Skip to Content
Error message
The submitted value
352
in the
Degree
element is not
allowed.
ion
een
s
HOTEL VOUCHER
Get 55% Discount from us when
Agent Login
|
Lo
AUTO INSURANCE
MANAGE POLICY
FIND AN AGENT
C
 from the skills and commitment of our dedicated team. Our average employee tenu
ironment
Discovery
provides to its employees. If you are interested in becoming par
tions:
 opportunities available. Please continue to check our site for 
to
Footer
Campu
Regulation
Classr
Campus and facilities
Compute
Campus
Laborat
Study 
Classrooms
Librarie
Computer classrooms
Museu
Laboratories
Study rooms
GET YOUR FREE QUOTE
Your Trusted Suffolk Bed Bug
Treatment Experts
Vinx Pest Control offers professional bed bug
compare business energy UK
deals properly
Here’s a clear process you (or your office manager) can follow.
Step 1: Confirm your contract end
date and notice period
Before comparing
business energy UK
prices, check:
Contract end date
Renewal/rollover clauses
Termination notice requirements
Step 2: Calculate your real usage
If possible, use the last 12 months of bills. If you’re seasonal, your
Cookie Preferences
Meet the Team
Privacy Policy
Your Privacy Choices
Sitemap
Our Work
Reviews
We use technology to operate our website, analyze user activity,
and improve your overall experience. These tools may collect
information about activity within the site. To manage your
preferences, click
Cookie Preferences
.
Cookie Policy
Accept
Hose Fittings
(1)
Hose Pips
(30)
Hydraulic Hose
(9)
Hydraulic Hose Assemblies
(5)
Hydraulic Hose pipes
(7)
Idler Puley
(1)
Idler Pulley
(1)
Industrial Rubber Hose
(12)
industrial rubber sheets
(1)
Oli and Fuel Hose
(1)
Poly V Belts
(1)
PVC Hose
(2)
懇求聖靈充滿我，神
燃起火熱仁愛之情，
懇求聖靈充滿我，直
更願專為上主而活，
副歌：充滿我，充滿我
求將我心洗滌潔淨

- _REQUIRED WORK_:
Looking back over the listing above, how many lines include the word "date"? Give the number and nothing more.

- _SOLUTION_:
2